Records supplied:
________________________________________
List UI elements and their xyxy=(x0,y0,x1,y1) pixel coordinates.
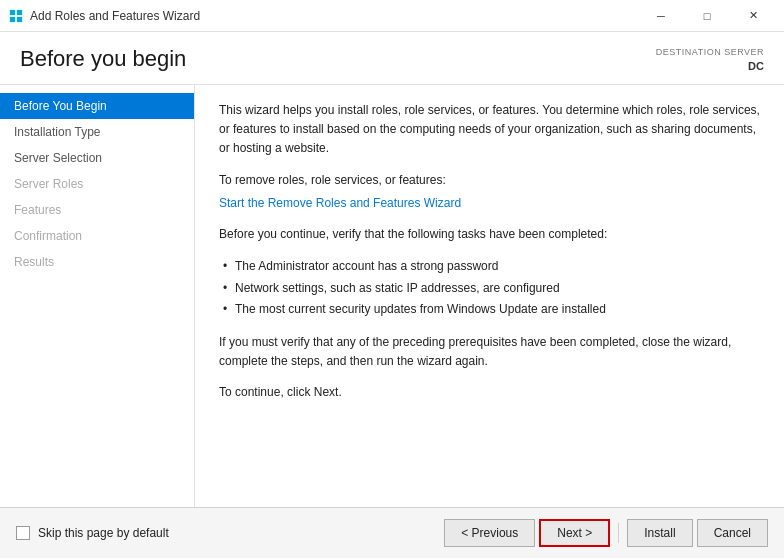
destination-label: DESTINATION SERVER xyxy=(656,46,764,59)
sidebar-item-confirmation: Confirmation xyxy=(0,223,194,249)
bullet-item-1: The Administrator account has a strong p… xyxy=(235,256,760,278)
content-area: This wizard helps you install roles, rol… xyxy=(195,85,784,507)
page-title: Before you begin xyxy=(20,46,186,72)
footer-buttons: < Previous Next > Install Cancel xyxy=(444,519,768,547)
next-button[interactable]: Next > xyxy=(539,519,610,547)
minimize-button[interactable]: ─ xyxy=(638,0,684,32)
verify-heading: Before you continue, verify that the fol… xyxy=(219,225,760,244)
svg-rect-0 xyxy=(10,9,15,14)
previous-button[interactable]: < Previous xyxy=(444,519,535,547)
app-icon xyxy=(8,8,24,24)
remove-heading: To remove roles, role services, or featu… xyxy=(219,171,760,190)
remove-wizard-link[interactable]: Start the Remove Roles and Features Wiza… xyxy=(219,196,461,210)
svg-rect-1 xyxy=(17,9,22,14)
destination-server-info: DESTINATION SERVER DC xyxy=(656,46,764,74)
intro-paragraph: This wizard helps you install roles, rol… xyxy=(219,101,760,159)
main-content: Before You Begin Installation Type Serve… xyxy=(0,85,784,507)
skip-label: Skip this page by default xyxy=(38,526,169,540)
sidebar-item-before-you-begin[interactable]: Before You Begin xyxy=(0,93,194,119)
install-button[interactable]: Install xyxy=(627,519,692,547)
page-header: Before you begin DESTINATION SERVER DC xyxy=(0,32,784,85)
bullet-item-2: Network settings, such as static IP addr… xyxy=(235,278,760,300)
window-controls: ─ □ ✕ xyxy=(638,0,776,32)
sidebar-item-results: Results xyxy=(0,249,194,275)
footer: Skip this page by default < Previous Nex… xyxy=(0,507,784,558)
sidebar-item-server-roles: Server Roles xyxy=(0,171,194,197)
sidebar-item-installation-type[interactable]: Installation Type xyxy=(0,119,194,145)
prerequisites-list: The Administrator account has a strong p… xyxy=(235,256,760,321)
bullet-item-3: The most current security updates from W… xyxy=(235,299,760,321)
sidebar: Before You Begin Installation Type Serve… xyxy=(0,85,195,507)
sidebar-item-server-selection[interactable]: Server Selection xyxy=(0,145,194,171)
verify-para: If you must verify that any of the prece… xyxy=(219,333,760,371)
svg-rect-2 xyxy=(10,16,15,21)
button-separator xyxy=(618,523,619,543)
sidebar-item-features: Features xyxy=(0,197,194,223)
skip-checkbox[interactable] xyxy=(16,526,30,540)
cancel-button[interactable]: Cancel xyxy=(697,519,768,547)
skip-area: Skip this page by default xyxy=(16,526,444,540)
title-bar: Add Roles and Features Wizard ─ □ ✕ xyxy=(0,0,784,32)
close-button[interactable]: ✕ xyxy=(730,0,776,32)
window-title: Add Roles and Features Wizard xyxy=(30,9,638,23)
svg-rect-3 xyxy=(17,16,22,21)
maximize-button[interactable]: □ xyxy=(684,0,730,32)
destination-name: DC xyxy=(656,59,764,74)
continue-para: To continue, click Next. xyxy=(219,383,760,402)
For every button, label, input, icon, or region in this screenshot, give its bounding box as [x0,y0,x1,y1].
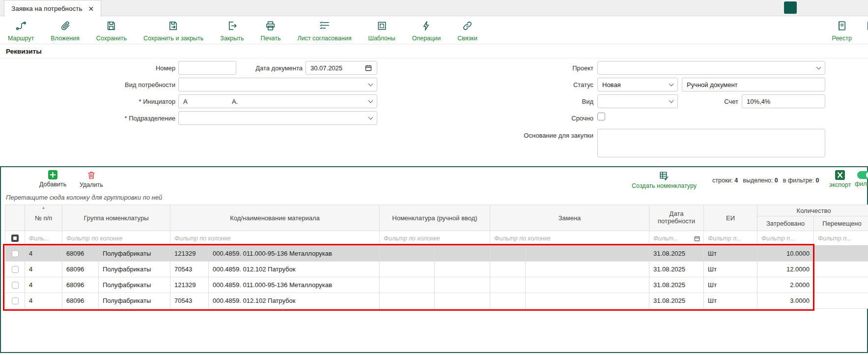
section-title-requisites: Реквизиты [6,48,42,55]
cell-nomenclature-name [435,262,490,277]
filter-date-input[interactable] [652,235,694,242]
status-select[interactable]: Новая [597,78,678,91]
doc-date-input[interactable]: 30.07.2025 [306,61,377,75]
need-type-select[interactable] [178,78,377,91]
links-button[interactable]: Связки [457,20,477,42]
cell-nomenclature-name [435,246,490,262]
manual-document-field[interactable]: Ручной документ [682,78,825,91]
close-button[interactable]: Закрыть [220,20,244,42]
add-row-label: Добавить [39,181,66,188]
column-header-date[interactable]: Дата потребности [649,205,704,231]
links-label: Связки [457,35,477,42]
purchase-basis-textarea[interactable] [597,129,825,157]
cell-requested: 10.0000 [757,246,814,262]
filter-replacement-cell [490,231,649,246]
filter-toggle[interactable] [857,171,868,179]
row-checkbox[interactable] [12,250,19,257]
save-button[interactable]: Сохранить [96,20,127,42]
create-nomenclature-icon [659,170,670,181]
cell-replacement-code [490,293,526,309]
department-label: * Подразделение [77,115,175,122]
cell-unit: Шт [704,262,757,277]
cell-unit: Шт [704,277,757,293]
table-row[interactable]: 4 68096 Полуфабрикаты 70543 000.4859. 01… [5,293,868,309]
row-checkbox[interactable] [12,266,19,273]
column-header-group[interactable]: Группа номенклатуры [62,205,170,231]
column-header-moved[interactable]: Перемещено [814,216,868,231]
cell-replacement-name [526,277,649,293]
column-header-num-label: № п/п [35,214,52,222]
export-label: экспорт [829,181,851,188]
cell-unit: Шт [704,293,757,309]
column-header-material[interactable]: Код/наименование материала [170,205,380,231]
column-header-replacement[interactable]: Замена [490,205,649,231]
toolbar-overflow-button[interactable]: О [866,20,868,42]
chevron-down-icon [368,115,373,119]
group-by-hint: Перетащите сюда колонку для группировки … [6,194,162,201]
cell-material-name: 000.4859. 011.000-95-136 Металлорукав [209,277,380,293]
save-close-button[interactable]: Сохранить и закрыть [143,20,203,42]
column-header-num[interactable]: ▲ № п/п [25,205,62,231]
cell-material-name: 000.4859. 011.000-95-136 Металлорукав [209,246,380,262]
filter-requested-input[interactable] [760,235,811,242]
print-button[interactable]: Печать [261,20,281,42]
trash-icon [86,170,96,180]
column-header-nomenclature[interactable]: Номенклатура (ручной ввод) [380,205,490,231]
cell-date: 31.08.2025 [649,277,704,293]
initiator-select[interactable]: А А. [178,94,377,108]
cell-group-code: 68096 [62,246,99,262]
urgent-checkbox[interactable] [597,113,605,120]
tab-close-icon[interactable]: ✕ [88,5,94,12]
column-header-unit[interactable]: ЕИ [704,205,757,231]
table-row[interactable]: 4 68096 Полуфабрикаты 121329 000.4859. 0… [5,277,868,293]
calendar-icon[interactable] [364,64,372,72]
table-row[interactable]: 4 68096 Полуфабрикаты 70543 000.4859. 01… [5,262,868,277]
account-input[interactable] [747,98,820,105]
cell-material-code: 121329 [170,246,209,262]
filter-unit-input[interactable] [707,235,754,242]
select-all-checkbox[interactable] [11,235,19,242]
cell-group-code: 68096 [62,277,99,293]
cell-nomenclature-code [380,293,435,309]
project-select[interactable] [597,61,825,75]
delete-row-button[interactable]: Удалить [80,170,103,188]
table-row[interactable]: 4 68096 Полуфабрикаты 121329 000.4859. 0… [5,246,868,262]
calendar-icon[interactable] [694,235,700,242]
select-all-cell [5,231,25,246]
filter-nomenclature-input[interactable] [383,235,487,242]
filter-group-input[interactable] [65,235,167,242]
export-excel-button[interactable]: экспорт [829,170,851,188]
chevron-down-icon [368,81,373,86]
row-checkbox[interactable] [12,282,19,289]
kind-label: Вид [495,98,593,105]
registry-button[interactable]: Реестр [832,20,852,42]
cell-check [5,293,25,309]
operations-button[interactable]: Операции [412,20,441,42]
cell-date: 31.08.2025 [649,262,704,277]
filter-num-input[interactable] [28,235,59,242]
save-icon [106,20,117,33]
filter-material-input[interactable] [173,235,376,242]
cell-check [5,277,25,293]
create-nomenclature-button[interactable]: Создать номенклатуру [621,170,707,189]
route-button[interactable]: Маршрут [8,20,34,42]
column-header-requested[interactable]: Затребовано [757,216,814,231]
filter-replacement-input[interactable] [493,235,646,242]
approval-sheet-button[interactable]: Лист согласования [297,20,351,42]
row-checkbox[interactable] [12,297,19,304]
templates-button[interactable]: Шаблоны [368,20,395,42]
print-label: Печать [261,35,281,42]
attachments-button[interactable]: Вложения [51,20,80,42]
add-row-button[interactable]: Добавить [39,170,66,188]
tab-request[interactable]: Заявка на потребность ✕ [4,0,101,17]
department-select[interactable] [178,111,377,125]
cell-moved [814,277,868,293]
requisites-form: Номер Дата документа 30.07.2025 Проект В… [0,61,868,159]
corner-accent-button[interactable] [784,1,797,14]
cell-nomenclature-code [380,277,435,293]
cell-group-name: Полуфабрикаты [99,246,170,262]
filter-moved-input[interactable] [817,235,867,242]
main-toolbar: Маршрут Вложения Сохранить Сохранить и з… [0,17,868,44]
filter-moved-cell [814,231,868,246]
delete-row-label: Удалить [80,181,103,188]
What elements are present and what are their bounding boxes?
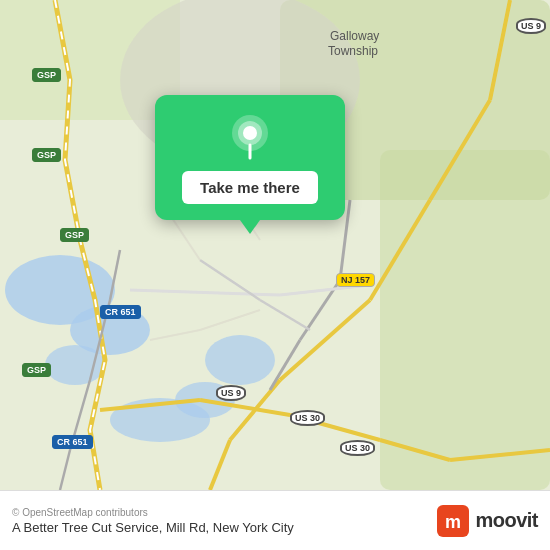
- location-popup[interactable]: Take me there: [155, 95, 345, 220]
- moovit-brand-icon: m: [437, 505, 469, 537]
- road-badge-cr651-2: CR 651: [52, 435, 93, 449]
- svg-point-5: [205, 335, 275, 385]
- road-badge-nj157: NJ 157: [336, 273, 375, 287]
- attribution: © OpenStreetMap contributors: [12, 507, 294, 518]
- road-badge-gsp-3: GSP: [60, 228, 89, 242]
- road-badge-gsp-1: GSP: [32, 68, 61, 82]
- road-badge-cr651-1: CR 651: [100, 305, 141, 319]
- pin-icon: [226, 113, 274, 161]
- svg-text:Galloway: Galloway: [330, 29, 379, 43]
- svg-rect-8: [380, 150, 550, 490]
- moovit-logo: m moovit: [437, 505, 538, 537]
- svg-text:Township: Township: [328, 44, 378, 58]
- svg-point-41: [243, 126, 257, 140]
- road-badge-gsp-2: GSP: [32, 148, 61, 162]
- location-name: A Better Tree Cut Service, Mill Rd, New …: [12, 520, 294, 535]
- road-badge-us9-2: US 9: [216, 385, 246, 401]
- road-badge-gsp-4: GSP: [22, 363, 51, 377]
- map-container: Galloway Township GSP GSP GSP GSP US 9 U…: [0, 0, 550, 490]
- road-badge-us30-1: US 30: [290, 410, 325, 426]
- map-svg: Galloway Township: [0, 0, 550, 490]
- road-badge-us9-1: US 9: [516, 18, 546, 34]
- moovit-text: moovit: [475, 509, 538, 532]
- road-badge-us30-2: US 30: [340, 440, 375, 456]
- svg-text:m: m: [445, 512, 461, 532]
- take-me-there-button[interactable]: Take me there: [182, 171, 318, 204]
- bottom-bar: © OpenStreetMap contributors A Better Tr…: [0, 490, 550, 550]
- location-info: © OpenStreetMap contributors A Better Tr…: [12, 507, 294, 535]
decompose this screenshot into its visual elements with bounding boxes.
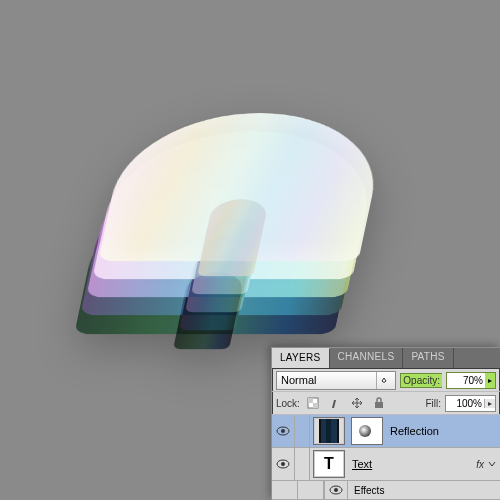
eye-icon [276,459,290,469]
layer-name[interactable]: Reflection [386,425,500,437]
svg-point-5 [281,429,285,433]
effects-label: Effects [348,485,384,496]
artwork-3d-letter [70,30,410,380]
layer-mask-thumbnail[interactable] [351,417,383,445]
blend-mode-select[interactable]: Normal [276,371,396,390]
fill-flyout-icon[interactable]: ▸ [484,399,495,408]
lock-position-icon[interactable] [348,394,366,412]
lock-pixels-icon[interactable] [326,394,344,412]
blend-mode-value: Normal [281,374,316,386]
effects-sublayer[interactable]: Effects [272,481,500,500]
layer-row-text[interactable]: T Text fx [272,448,500,481]
chevron-down-icon [376,372,391,389]
layer-thumbnail[interactable] [313,417,345,445]
layer-name[interactable]: Text [348,458,476,470]
visibility-toggle[interactable] [272,415,295,447]
eye-icon [276,426,290,436]
lock-transparency-icon[interactable] [304,394,322,412]
tab-paths[interactable]: PATHS [403,348,453,368]
layer-row-reflection[interactable]: Reflection [272,415,500,448]
svg-rect-3 [375,402,383,408]
svg-point-7 [281,462,285,466]
opacity-input[interactable] [447,373,485,388]
layer-list: Reflection T Text fx Effects [272,415,500,500]
link-cell[interactable] [295,448,310,480]
panel-tab-bar: LAYERS CHANNELS PATHS [272,348,500,369]
blend-opacity-row: Normal Opacity: ▸ [272,369,500,392]
lock-fill-row: Lock: Fill: ▸ [272,392,500,415]
fill-label: Fill: [425,398,441,409]
svg-point-9 [334,488,338,492]
document-canvas[interactable]: LAYERS CHANNELS PATHS Normal Opacity: ▸ … [0,0,500,500]
svg-rect-2 [313,403,318,408]
effects-visibility-toggle[interactable] [325,481,348,499]
fill-field[interactable]: ▸ [445,395,496,412]
fill-input[interactable] [446,396,484,411]
link-cell[interactable] [295,415,310,447]
lock-label: Lock: [276,398,300,409]
opacity-label: Opacity: [400,373,442,388]
tab-channels[interactable]: CHANNELS [330,348,404,368]
svg-rect-1 [308,398,313,403]
fx-expand-icon[interactable] [488,460,500,468]
layers-panel: LAYERS CHANNELS PATHS Normal Opacity: ▸ … [271,347,500,500]
opacity-flyout-icon[interactable]: ▸ [485,376,495,385]
opacity-field[interactable]: ▸ [446,372,496,389]
eye-icon [329,485,343,495]
fx-badge[interactable]: fx [476,459,484,470]
visibility-toggle[interactable] [272,448,295,480]
lock-all-icon[interactable] [370,394,388,412]
tab-layers[interactable]: LAYERS [272,348,330,368]
type-layer-thumbnail[interactable]: T [313,450,345,478]
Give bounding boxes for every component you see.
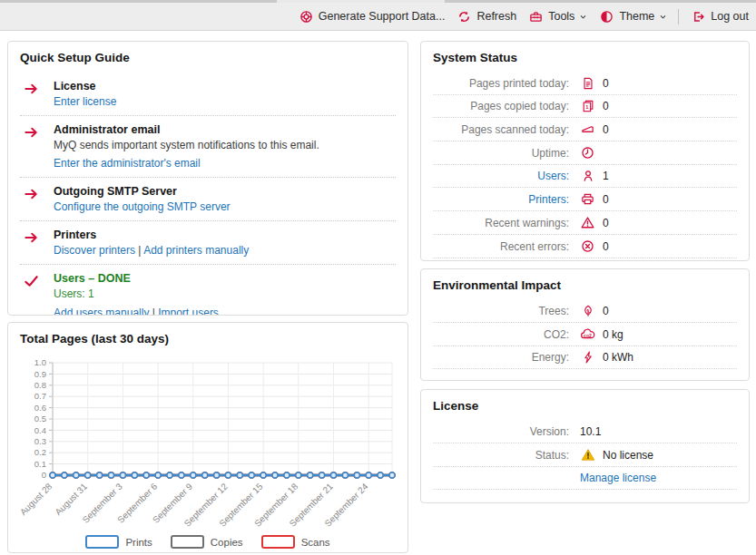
________________________________________
Among the lines above, return those that contain the string "Take".

- location-popup[interactable]: Take me there: [155, 95, 345, 220]
- take-me-there-button[interactable]: Take me there: [182, 171, 318, 204]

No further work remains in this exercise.